While breaking into bus stop ads and painting billboards constitutes criminal damage, Peter argues that some legal arguments can be presented in defence. For example, he says, the legal principle of ‘defence of necessity’ can be invoked to justify breaking the law in situations that risk creating greater harm.
However, Peter points out that keeping out of trouble altogether is the safest option, often by simply looking the part. One of the crews changed an ad in front of a police officer without being challenged. “The cop just thought the installation team were genuine contractors and left them to it,” he says.
“Whether subvertising is legal or not, the outdoor advertising industry has expanded so aggressively that now everyone has an ad space near them – and the industry can’t guard all those sites.”

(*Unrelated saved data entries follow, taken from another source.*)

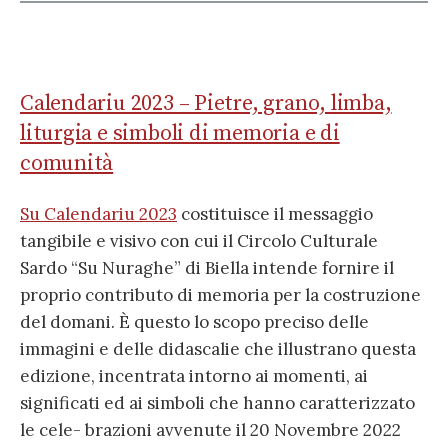
Calendariu 2023 – Pietre, grano, limba,
liturgia e simboli di memoria e di
comunità
Su Calendariu 2023
costituisce il messaggio
tangibile e visivo con cui il Circolo Culturale
Sardo “Su Nuraghe” di Biella intende fornire il
proprio contributo di memoria per la costruzione
del domani. È questo lo scopo preciso delle
immagini e delle didascalie che illustrano questa
edizione, incentrata intorno ai momenti, ai
significati ed ai simboli che hanno caratterizzato
le cele- brazioni avvenute il 20 Novembre 2022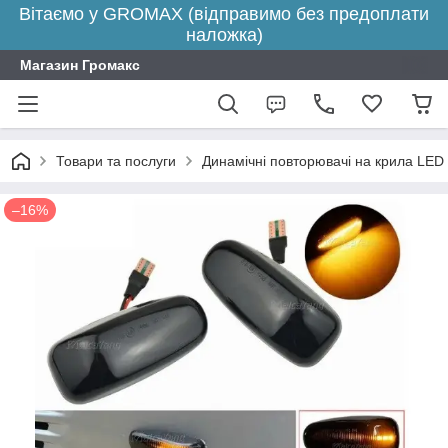
Вітаємо у GROMAX (відправимо без предоплати
наложка)
Магазин Громакс
Товари та послуги
Динамічні повторювачі на крила LED
–16%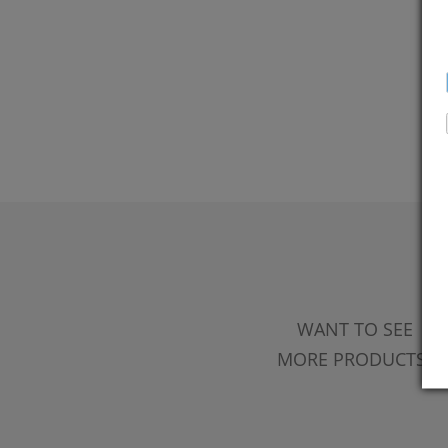
WANT TO SEE
MORE PRODUCTS?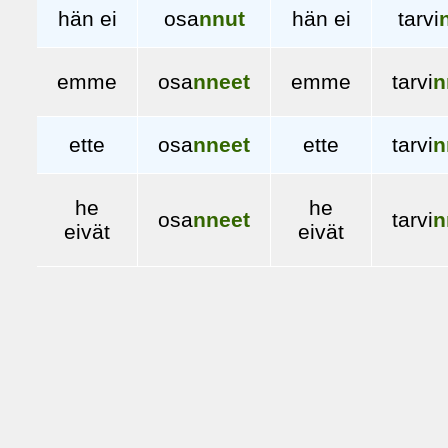
hän ei
osa
nnut
hän ei
tarvi
emme
osa
nneet
emme
tarvi
n
ette
osa
nneet
ette
tarvi
n
he
he
osa
nneet
tarvi
n
eivät
eivät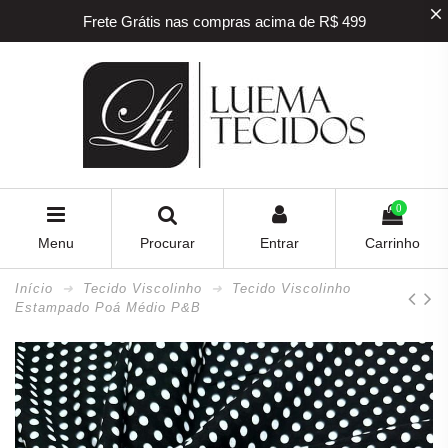
Frete Grátis nas compras acima de R$ 499
5% off na sua primeira compra! Utilize o
cupom
BEMVINDO
5% de desconto para pagamento via PIX e BOLETO
Frete Grátis nas compras acima de R$ 499
0
Menu
Procurar
Entrar
Carrinho
Início
Tecido Viscolinho
Tecido Viscolinho
Estampado Poá Médio P&B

While billboard modifying and replacing advertisements with artworks still form a central part of the action – as in previous campaigns – other initiatives are being taken by others sympathetic to the subvertisers’ aims, without flirting with the law.
One such event, is a public meeting on 13th of April in Hamilton House to debate the question: are billboards “visual pollution, welcome entertainment or just an acceptable part of the urban furniture?”
*Names have been changed to protect the anonymity of the people involved.